▸ ABOUT THIS TASK:
Return all the data exactly, keeping the pictures out.

▸ Page images and extracted text:
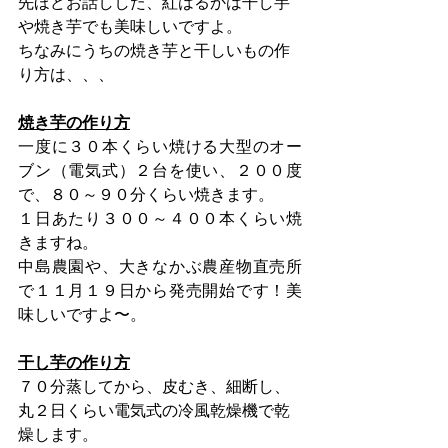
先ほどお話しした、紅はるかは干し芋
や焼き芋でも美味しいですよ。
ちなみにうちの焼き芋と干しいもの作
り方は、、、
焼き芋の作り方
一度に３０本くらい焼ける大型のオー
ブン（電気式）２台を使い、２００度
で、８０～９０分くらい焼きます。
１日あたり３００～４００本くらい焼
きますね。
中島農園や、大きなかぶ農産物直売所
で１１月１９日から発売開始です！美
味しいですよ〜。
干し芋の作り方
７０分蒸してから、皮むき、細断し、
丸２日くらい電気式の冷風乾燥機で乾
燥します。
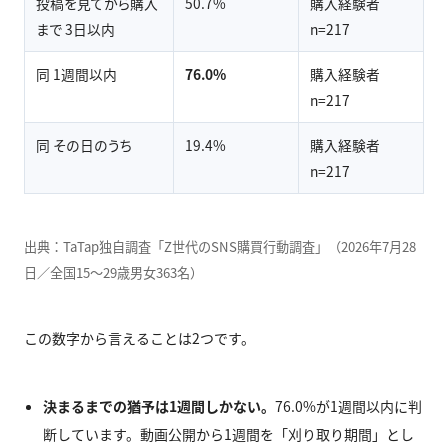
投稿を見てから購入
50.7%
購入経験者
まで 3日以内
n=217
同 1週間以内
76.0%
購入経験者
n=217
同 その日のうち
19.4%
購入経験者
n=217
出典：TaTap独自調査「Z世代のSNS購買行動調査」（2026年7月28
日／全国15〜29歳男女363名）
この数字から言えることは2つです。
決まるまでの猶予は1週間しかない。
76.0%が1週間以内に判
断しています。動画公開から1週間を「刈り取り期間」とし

▸ EXERCISE ANSWER:
先ほどお話しした、紅はるかは干し芋
や焼き芋でも美味しいですよ。
ちなみにうちの焼き芋と干しいもの作
り方は、、、
焼き芋の作り方
一度に３０本くらい焼ける大型のオー
ブン（電気式）２台を使い、２００度
で、８０～９０分くらい焼きます。
１日あたり３００～４００本くらい焼
きますね。
中島農園や、大きなかぶ農産物直売所
で１１月１９日から発売開始です！美
味しいですよ〜。
干し芋の作り方
７０分蒸してから、皮むき、細断し、
丸２日くらい電気式の冷風乾燥機で乾
燥します。
投稿を見てから購入
50.7%
購入経験者
まで 3日以内
n=217
同 1週間以内
76.0%
購入経験者
n=217
同 その日のうち
19.4%
購入経験者
n=217
出典：TaTap独自調査「Z世代のSNS購買行動調査」（2026年7月28
日／全国15〜29歳男女363名）
この数字から言えることは2つです。
決まるまでの猶予は1週間しかない。
76.0%が1週間以内に判
断しています。動画公開から1週間を「刈り取り期間」とし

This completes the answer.